LIMA

1.7K 64 12
                                    

***

Dia sudah bangun, tapi sangat lemah untuk beranjak dari atas tempat tidurnya. Badannya serasa rontok saat ini. Kedua lututnya terasa ringan, membuat Nara yakin, apabila dia berdiri saat ini, pasti dia tidak  akan sanggup menopang beban tubuhnya.

Tidak. Bukan. Nara tidak lemah karena jamahan seorang Neymar pada tubuhnya. Mau laki-laki itu membolak-balik tubuhnya bagai sebuah adonan kue, Nara tak akan merasa sakit, merasa lelah. Dia   selalu melayani sepenuh  hati kebutuhan biologis laki-laki yang dia cintai.

Dan laki-laki itu saat ini, terdengar dari suara gemercik air dari arah kamar mandi, pasti tengah membersihkan dirinya.

"Bodoh. Harusnya kamu bangun dan pergi melihat keadaan anakmu..."ucap Nara geram di awal, tapi di akhir kata-katanya, di ucap begitu pelan, sangat takut, dia yang menyebut anaknya tiba-tiba di dengar oleh Neymar yang bisa saja tiba-tiba sudah keluar dari kamar mandi.

Nara menggeleng-gelengkan kepalanya kuat, tangannya yang terasa seringan kapas, mengusap-ngusap wajahnya.

Nara sudah tidak ada muka di depan anaknya Esa.

Anaknya Esa terlihat membuka kedua matanya semalam, menatap sedih dan kosong kearahnya dari dalam tabung mesin cuci.

Membuat Nara bingung dan bertanya-tanya. Obat bius yang sudah dia oles pada sapu tangan semalam sangat banyak, tapi kenapa anaknya bisa terbangun? Apakah obat biusnya sudah rusak? Sudah tidak ada obatnya lagi?
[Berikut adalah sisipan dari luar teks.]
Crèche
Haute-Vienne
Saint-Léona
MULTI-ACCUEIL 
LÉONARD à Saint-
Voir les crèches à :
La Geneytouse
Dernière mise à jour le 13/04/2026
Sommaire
Nara mengusap  wajahnya kasar.

"Yang pasti aku rasanya tak berani bertemu, Esa."

"Esa yang pasti bertanya, apa yang sedang aku lakukan dengan ayahnya..."wajah pucat Nara, berubah merah padam saat ini.

Tak berani Nara bayangkan, sejijik apa sang anak tadi malam pada dirinya. Desahannya, pekikan sakit dan nikmatnya meluncur bebas dan keras dari mulutnya.

Suara alat kelamin yang bertubrukan memenuhi area dapur. Pasti anaknya akan jijik.

Dan yang paling memalukan, memualkan. Pasti anaknya Esa melihat dengan jelas betapa... jalang dirinya semalam.

Tepat di depan kaca bening mesin cuci yang setinggi lutut Neymar.  Laki-laki itu ingin dia mengulum miliknya sampai laki-laki itu mendapat puncak.

Mau di minta secara lembut ataupun kasar. Nara pasti melakukannya, tidak bisa menolak. Apabila menolak, sudah pasti semuanya akan berakhir buruk. Nara melakukan sambil berlinang air mata, sedikitpun tidak berani dan berdaya melirik kearah anaknya.

Bodoh. Maki Nara mengumpat dirinya sendiri.

Harusnya... harusnya dia mengsemapingkan rasa malunya. harusnya dia segera ke dapur untuk melihat anaknya. Apakah anaknya masih ada di sana atau sudah keluar dan apa...

Wajah Nara memucat di saat satu pikiran tiba-tiba menyapa kepalanya.

Neymar. Laki-laki itu, sekaya apapun dia, sesombong dan seangkuh apapun laki-laki itu padanya. Laki-laki itu tak malu, tak segan untuk mencuci bajunya sendiri.

Nara hampir meloncat dari atas ranjang, tak peduli kalau dia telanjang saat ini, tetapi urung di saat Nara mendengar ada suara pintu yang di buka seseorang dari arah kamar mandi.

Glek

Nara menelan ludahnya kasar. Sudah pasti itu adalah Neymar yang sudah selesai mandi.

Benar saja, di ambang pintu, Neymar berdiri sembari mengancingkan kancing-kancing bajunya.

Dan Nara menahan nafas di saat Neymar di depan sana sudah menatap kearahnya.

Bodoh. Maki  wanita itu dirinya sendiiri.